Assigned task: Each entry that follows should be set down precisely, with its pictures removed.

----- Input data

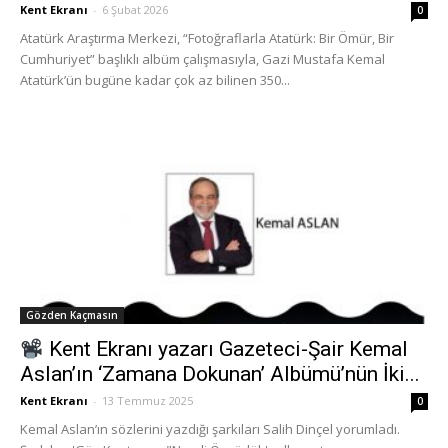
Kent Ekranı
-
6 Şubat 2026
0
Atatürk Araştırma Merkezi, “Fotoğraflarla Atatürk: Bir Ömür, Bir
Cumhuriyet” başlıklı albüm çalışmasıyla, Gazi Mustafa Kemal
Atatürk’ün bugüne kadar çok az bilinen 350...
Gözden Kaçmasın
Kent Ekranı yazarı Gazeteci-Şair Kemal
Aslan’ın ‘Zamana Dokunan’ Albümü’nün İki...
Kent Ekranı
-
13 Temmuz 2025
0
Kemal Aslan’ın sözlerini yazdığı şarkıları Salih Dinçel yorumladı.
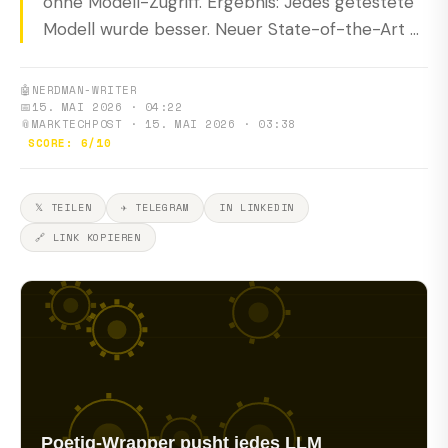
ohne Modell-Zugriff. Ergebnis: Jedes getestete
Modell wurde besser. Neuer State-of-the-Art ...
🤖
NERDMAN-WRITER
📅
15. MAI 2026 · 04:22
📎
MARKTECHPOST · 15. MAI 2026 · 03:38
SCORE: 6/10
𝕏 TEILEN
✈ TELEGRAM
IN LINKEDIN
🔗 LINK KOPIEREN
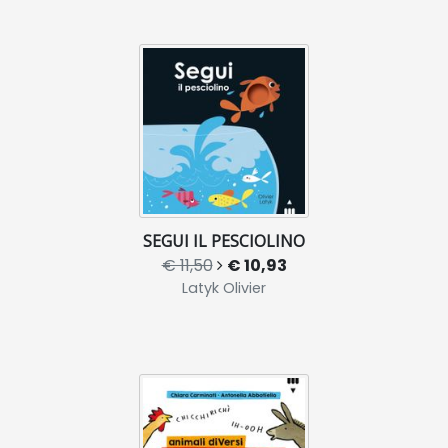
SEGUI IL PESCIOLINO
€ 11,50
€ 10,93
Latyk Olivier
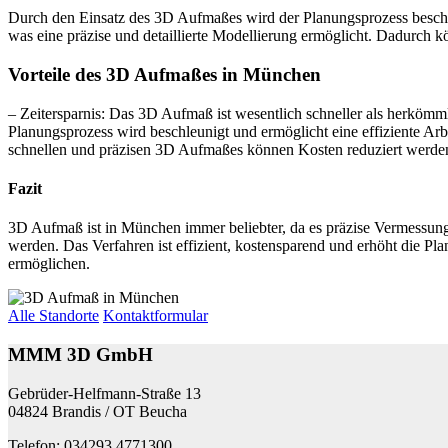
Durch den Einsatz des 3D Aufmaßes wird der Planungsprozess beschle
was eine präzise und detaillierte Modellierung ermöglicht. Dadurch 
Vorteile des 3D Aufmaßes in München
– Zeitersparnis: Das 3D Aufmaß ist wesentlich schneller als herkömm
Planungsprozess wird beschleunigt und ermöglicht eine effiziente Ar
schnellen und präzisen 3D Aufmaßes können Kosten reduziert werde
Fazit
3D Aufmaß ist in München immer beliebter, da es präzise Vermessu
werden. Das Verfahren ist effizient, kostensparend und erhöht die Pla
ermöglichen.
Alle Standorte
Kontaktformular
MMM 3D GmbH
Gebrüder-Helfmann-Straße 13
04824 Brandis / OT Beucha
Telefon: 034293 4771300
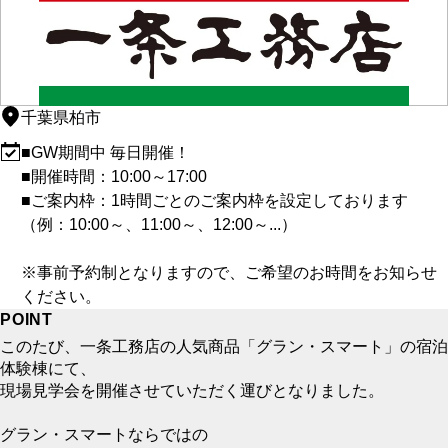
千葉県柏市
■GW期間中 毎日開催！
■開催時間：10:00～17:00
■ご案内枠：1時間ごとのご案内枠を設定しております
（例：10:00～、11:00～、12:00～...）
※事前予約制となりますので、ご希望のお時間をお知らせ
ください。
POINT
このたび、一条工務店の人気商品「グラン・スマート」の宿泊
体験棟にて、
現場見学会を開催させていただく運びとなりました。
グラン・スマートならではの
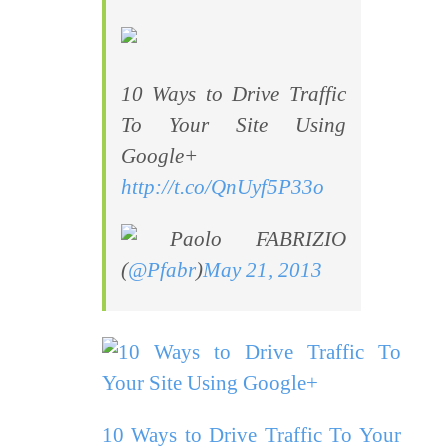
10 Ways to Drive Traffic
To Your Site Using
Google+
http://t.co/QnUyf5P33o
Paolo FABRIZIO
(
@Pfabr
)
May 21, 2013
10 Ways to Drive Traffic To Your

----------

Answer space:
Kent Ekranı
-
6 Şubat 2026
0
Atatürk Araştırma Merkezi, “Fotoğraflarla Atatürk: Bir Ömür, Bir
Cumhuriyet” başlıklı albüm çalışmasıyla, Gazi Mustafa Kemal
Atatürk’ün bugüne kadar çok az bilinen 350...
Gözden Kaçmasın
Kent Ekranı yazarı Gazeteci-Şair Kemal
Aslan’ın ‘Zamana Dokunan’ Albümü’nün İki...
Kent Ekranı
-
13 Temmuz 2025
0
Kemal Aslan’ın sözlerini yazdığı şarkıları Salih Dinçel yorumladı.
ohne Modell-Zugriff. Ergebnis: Jedes getestete
Modell wurde besser. Neuer State-of-the-Art ...
🤖
NERDMAN-WRITER
📅
15. MAI 2026 · 04:22
📎
MARKTECHPOST · 15. MAI 2026 · 03:38
SCORE: 6/10
𝕏 TEILEN
✈ TELEGRAM
IN LINKEDIN
🔗 LINK KOPIEREN
SEGUI IL PESCIOLINO
€ 11,50
€ 10,93
Latyk Olivier
Durch den Einsatz des 3D Aufmaßes wird der Planungsprozess beschle
was eine präzise und detaillierte Modellierung ermöglicht. Dadurch 
Vorteile des 3D Aufmaßes in München
– Zeitersparnis: Das 3D Aufmaß ist wesentlich schneller als herkömm
Planungsprozess wird beschleunigt und ermöglicht eine effiziente Ar
schnellen und präzisen 3D Aufmaßes können Kosten reduziert werde
Fazit
3D Aufmaß ist in München immer beliebter, da es präzise Vermessu
werden. Das Verfahren ist effizient, kostensparend und erhöht die Pla
ermöglichen.
Alle Standorte
Kontaktformular
MMM 3D GmbH
Gebrüder-Helfmann-Straße 13
04824 Brandis / OT Beucha
Telefon: 034293 4771300
千葉県柏市
■GW期間中 毎日開催！
■開催時間：10:00～17:00
■ご案内枠：1時間ごとのご案内枠を設定しております
（例：10:00～、11:00～、12:00～...）
※事前予約制となりますので、ご希望のお時間をお知らせ
ください。
POINT
このたび、一条工務店の人気商品「グラン・スマート」の宿泊
体験棟にて、
現場見学会を開催させていただく運びとなりました。
グラン・スマートならではの
10 Ways to Drive Traffic
To Your Site Using
Google+
http://t.co/QnUyf5P33o
Paolo FABRIZIO
(
@Pfabr
)
May 21, 2013
10 Ways to Drive Traffic To Your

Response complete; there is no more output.